The press also never picked up on the real story. Other than a small item about an “accidental house fire that resulted in the death of former Archer Group CEO Ivan Volkov,” it was like the worst six hours of my life hadn’t happened.
I suspected Alex had a hand in both the fire and the lack of media coverage, but I tried not to think of him these days.
Once or twice, I succeeded.
“I brought cake.” Jules slid a red velvet cupcake in my direction. “Your fave.” Her face glowed with hope as she waited for my response.

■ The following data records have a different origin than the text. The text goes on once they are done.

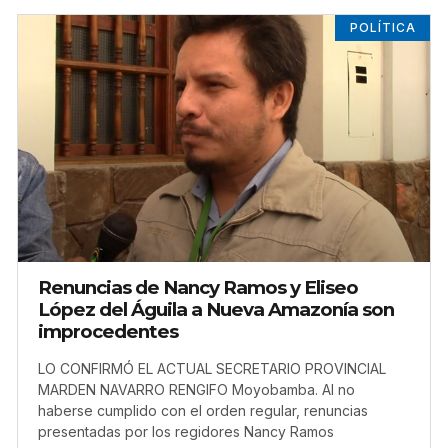
POLÍTICA
Renuncias de Nancy Ramos y Eliseo
López del Águila a Nueva Amazonía son
improcedentes
LO CONFIRMÓ EL ACTUAL SECRETARIO PROVINCIAL
MARDEN NAVARRO RENGIFO Moyobamba. Al no
haberse cumplido con el orden regular, renuncias
presentadas por los regidores Nancy Ramos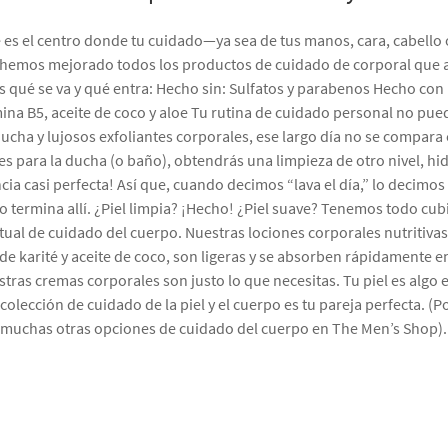
e es el centro donde tu cuidado—ya sea de tus manos, cara, cabell
 hemos mejorado todos los productos de cuidado de corporal que 
 qué se va y qué entra: Hecho sin: Sulfatos y parabenos Hecho co
mina B5, aceite de coco y aloe Tu rutina de cuidado personal no pue
ucha y lujosos exfoliantes corporales, ese largo día no se compara
es para la ducha (o baño), obtendrás una limpieza de otro nivel, hi
ia casi perfecta! Así que, cuando decimos “lava el día,” lo decimos 
 termina allí. ¿Piel limpia? ¡Hecho! ¿Piel suave? Tenemos todo cub
ritual de cuidado del cuerpo. Nuestras lociones corporales nutritiva
e karité y aceite de coco, son ligeras y se absorben rápidamente en 
estras cremas corporales son justo lo que necesitas. Tu piel es algo
colección de cuidado de la piel y el cuerpo es tu pareja perfecta. (
muchas otras opciones de cuidado del cuerpo en The Men’s Shop).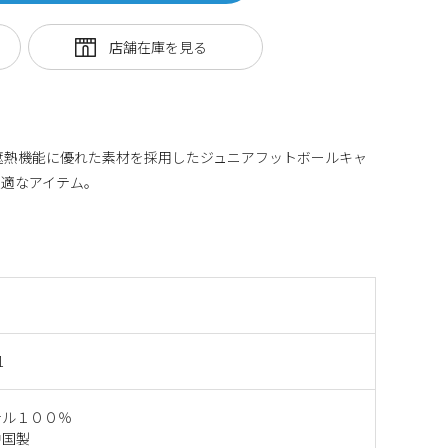
遮熱機能に優れた素材を採用したジュニアフットボールキャ
最適なアイテム。
1
テル１００％
中国製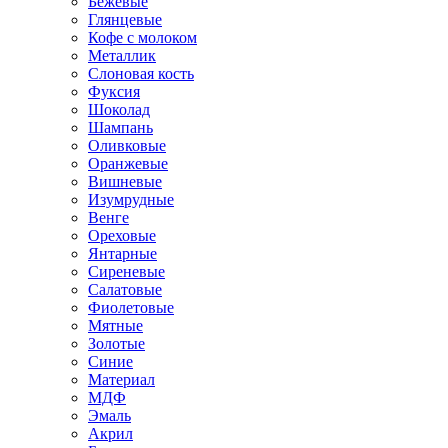
Бежевые
Глянцевые
Кофе с молоком
Металлик
Слоновая кость
Фуксия
Шоколад
Шампань
Оливковые
Оранжевые
Вишневые
Изумрудные
Венге
Ореховые
Янтарные
Сиреневые
Салатовые
Фиолетовые
Мятные
Золотые
Синие
Материал
МДФ
Эмаль
Акрил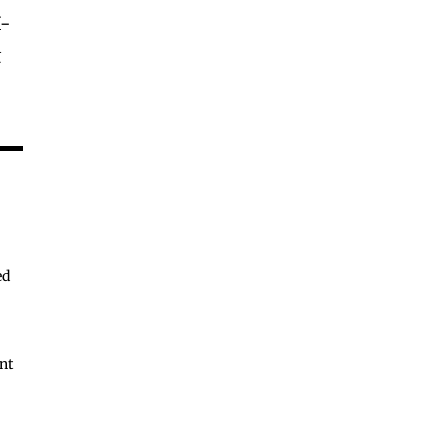
I-
ই
ed
nt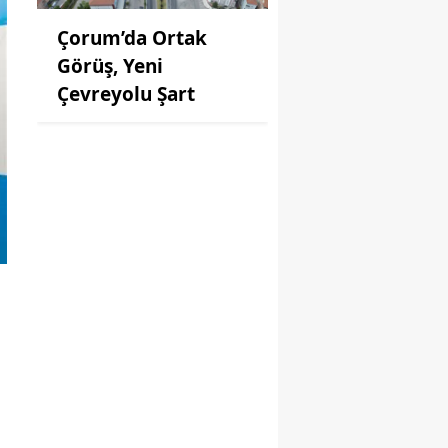
Çorum’da Ortak
Görüş, Yeni
Çevreyolu Şart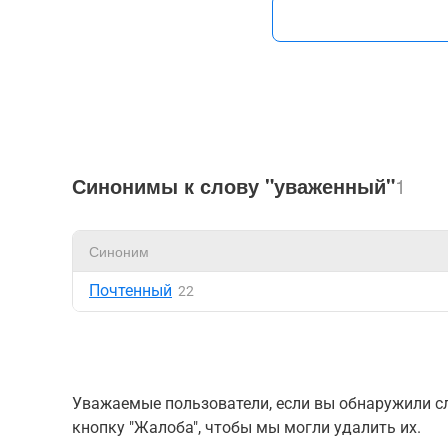
Синонимы к слову "уваженный"
1
Синоним
Почтенный
22
Уважаемые пользователи, если вы обнаружили сл
кнопку "Жалоба", чтобы мы могли удалить их.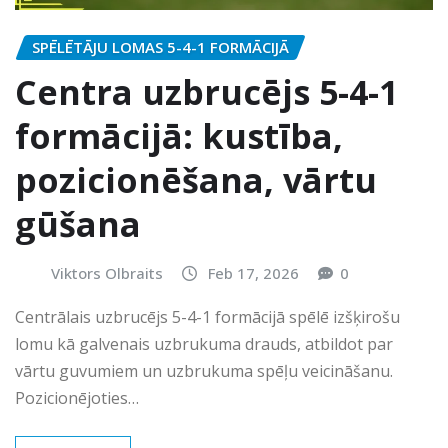
SPĒLĒTĀJU LOMAS 5-4-1 FORMĀCIJĀ
Centra uzbrucējs 5-4-1
formācijā: kustība,
pozicionēšana, vārtu
gūšana
Viktors Olbraits
Feb 17, 2026
0
Centrālais uzbrucējs 5-4-1 formācijā spēlē izšķirošu
lomu kā galvenais uzbrukuma drauds, atbildot par
vārtu guvumiem un uzbrukuma spēļu veicināšanu.
Pozicionējoties…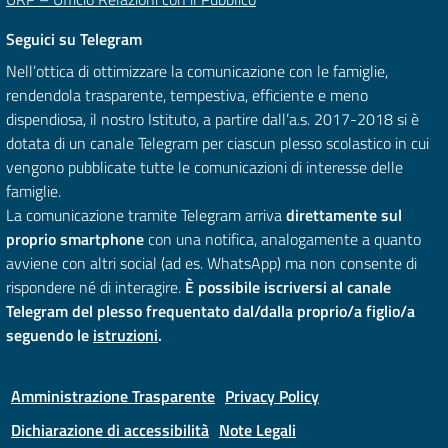
Seguici su Telegram
Nell’ottica di ottimizzare la comunicazione con le famiglie,
rendendola trasparente, tempestiva, efficiente e meno
dispendiosa, il nostro Istituto, a partire dall’a.s. 2017-2018 si è
dotata di un canale Telegram per ciascun plesso scolastico in cui
vengono pubblicate tutte le comunicazioni di interesse delle
famiglie.
La comunicazione tramite Telegram arriva
direttamente sul
proprio smartphone
con una notifica, analogamente a quanto
avviene con altri social (ad es. WhatsApp) ma non consente di
rispondere né di interagire.
È possibile iscriversi al canale
Telegram del plesso frequentato dal/dalla proprio/a figlio/a
seguendo le
istruzioni
.
Amministrazione Trasparente
Privacy Policy
Dichiarazione di accessibilità
Note Legali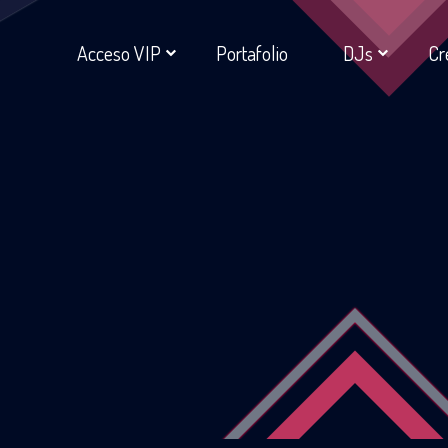
Acceso VIP
Portafolio
DJs
Cr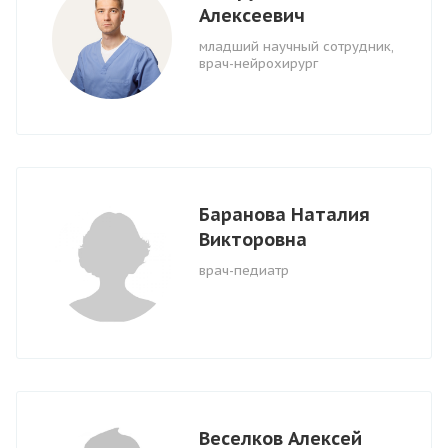
Алексеевич
младший научный сотрудник,
врач-нейрохирург
Баранова Наталия
Викторовна
врач-педиатр
Веселков Алексей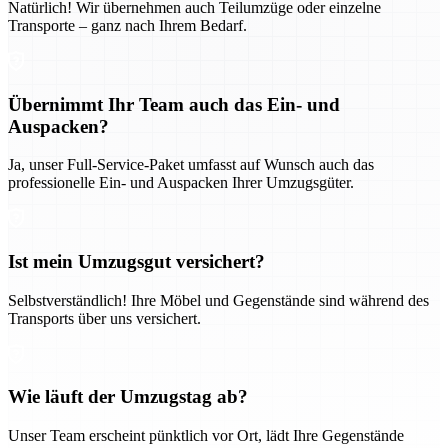
Natürlich! Wir übernehmen auch Teilumzüge oder einzelne
Transporte – ganz nach Ihrem Bedarf.
Übernimmt Ihr Team auch das Ein- und
Auspacken?
Ja, unser Full-Service-Paket umfasst auf Wunsch auch das
professionelle Ein- und Auspacken Ihrer Umzugsgüter.
Ist mein Umzugsgut versichert?
Selbstverständlich! Ihre Möbel und Gegenstände sind während des
Transports über uns versichert.
Wie läuft der Umzugstag ab?
Unser Team erscheint pünktlich vor Ort, lädt Ihre Gegenstände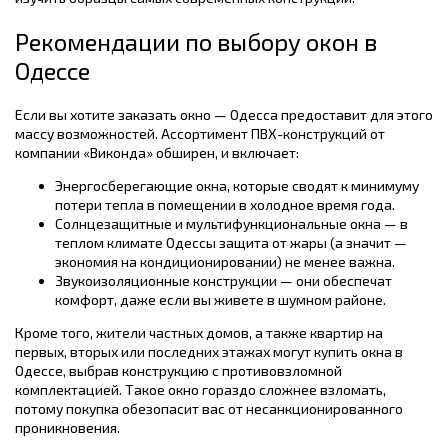
Рекомендации по выбору окон в
Одессе
Если вы хотите заказать окно — Одесса предоставит для этого
массу возможностей. Ассортимент ПВХ-конструкций от
компании «Виконда» обширен, и включает:
Энергосберегающие окна, которые сводят к минимуму
потери тепла в помещении в холодное время года.
Солнцезащитные и мультифункциональные окна — в
теплом климате Одессы защита от жары (а значит —
экономия на кондиционировании) не менее важна.
Звукоизоляционные конструкции — они обеспечат
комфорт, даже если вы живете в шумном районе.
Кроме того, жители частных домов, а также квартир на
первых, вторых или последних этажах могут купить окна в
Одессе, выбрав конструкцию с противовзломной
комплектацией. Такое окно гораздо сложнее взломать,
потому покупка обезопасит вас от несанкционированного
проникновения.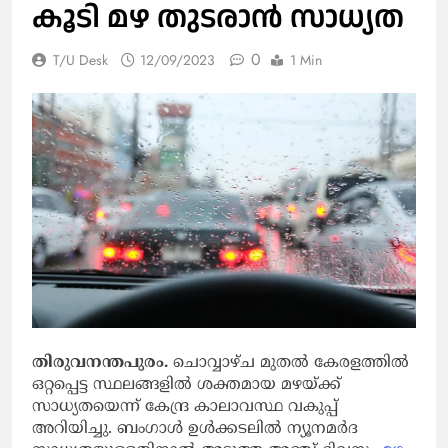
കൂടി മഴ തുടരാന്‍ സാധ്യത
0
T/U Desk
12/09/2023
1 Min
തിരുവനന്തപുരം.
ചൊവ്വാഴ്ച മുതല്‍ കേരളത്തില്‍
ഒറ്റപ്പെട്ട സ്ഥലങ്ങളില്‍ ശക്തമായ മഴയ്ക്ക്
സാധ്യതയെന്ന് കേന്ദ്ര കാലാവസ്ഥ വകുപ്പ്
അറിയിച്ചു. ബംഗാള്‍ ഉള്‍ക്കടലില്‍ ന്യൂനമര്‍ദ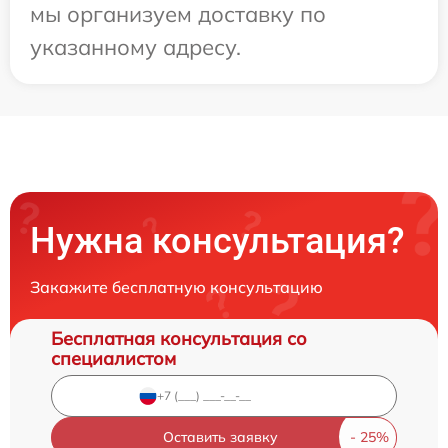
мы организуем доставку по
указанному адресу.
Нужна консультация?
Закажите бесплатную консультацию
Бесплатная консультация со
специалистом
Оставить заявку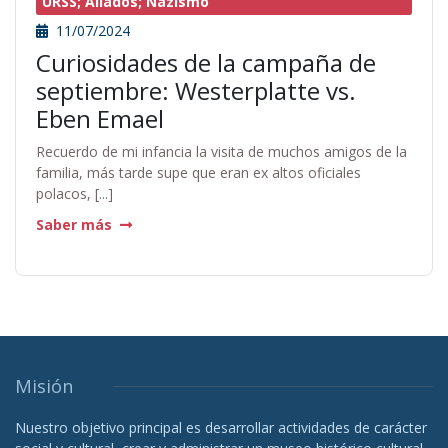
URSS; Aliados; Nazismo
11/07/2024
Curiosidades de la campaña de
septiembre: Westerplatte vs.
Eben Emael
Recuerdo de mi infancia la visita de muchos amigos de la
familia, más tarde supe que eran ex altos oficiales
polacos, [...]
Saber más
Misión
Nuestro objetivo principal es desarrollar actividades de carácter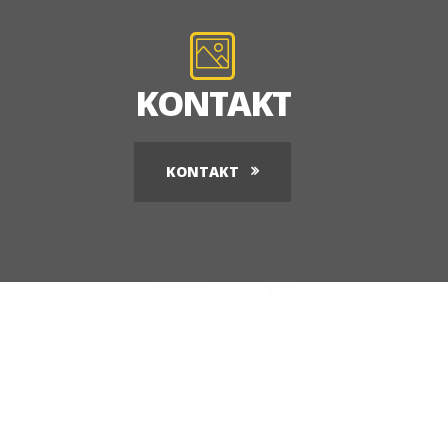
KONTAKT
KONTAKT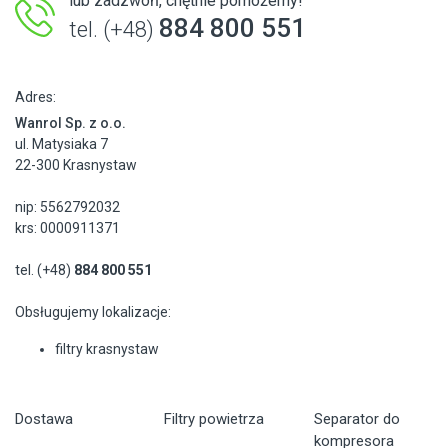
lub zadzwoń, chętnie pomożemy!
884 800 551
tel. (+48)
Adres:
Wanrol Sp. z o.o.
ul. Matysiaka 7
22-300 Krasnystaw
nip: 5562792032
krs: 0000911371
tel. (+48)
884 800 551
Obsługujemy lokalizacje:
filtry krasnystaw
Dostawa
Filtry powietrza
Separator do
kompresora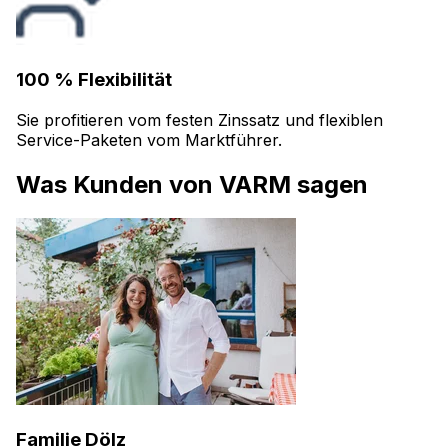
100 % Flexibilität
Sie profitieren vom festen Zinssatz und flexiblen
Service-Paketen vom Marktführer.
Was Kunden von VARM sagen
Familie Dölz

My friends tried their best to put on happy faces around me, but I heard their whispers and saw their sidelong glances—they were worried. Really worried. So was Josh, who quit his volunteer program and moved back to Hazelburg for “moral support.” He’d landed a few days after the Philly incident for his belated holiday break, and when he found out what happened, he went berserk. That’d been almost two months ago.
I was grateful for my friends’ support, but I needed more time. Space. They meant well, but I couldn’t breathe with them hovering all the time.
“I don’t want it.” I pushed the cupcake away from me. Red velvet. Like the cookies I’d baked for Alex as a welcome-to-the-neighborhood gift a lifetime ago.
I couldn’t stand anything red velvet these days.
“You haven’t eaten yet, and it’s already late afternoon.” For once, Stella wasn’t glued to her phone. Instead, she stared at me with concern scrawled all over her face.
“I’m not hungry.”
Jules, Bridget, and Stella exchanged glances. I’d moved in with Bridget because I couldn’t stand living near Alex anymore. Even though he’d moved out soon after I did, I couldn’t look at that house without thinking of him, and every time I thought of him, I felt like I was drowning.
Helpless. Unmoored. Unable to breathe.
“Your birthday’s coming up. We should celebrate.” Bridget switched topics. “How about a spa day? You love massages, and it’ll be on me.”
I shook my head.
“Or maybe something simple like a movie night?” Stella suggested. “PJs, junk food, junk movies.”
“Movies so bad they’re almost good,” Jules added.
“Okay.” I didn’t feel like celebrating, but I also didn’t feel like arguing, and they would bug me until I agreed to something. “I’m going to take a nap.”
I didn’t wait for them to answer before I pushed my chair back and went upstairs to my room. I locked the door and climbed into bed, but I couldn’t sleep. I’d stopped having so many nightmares after I regained my memories, but it was now my waking hours that I dreaded.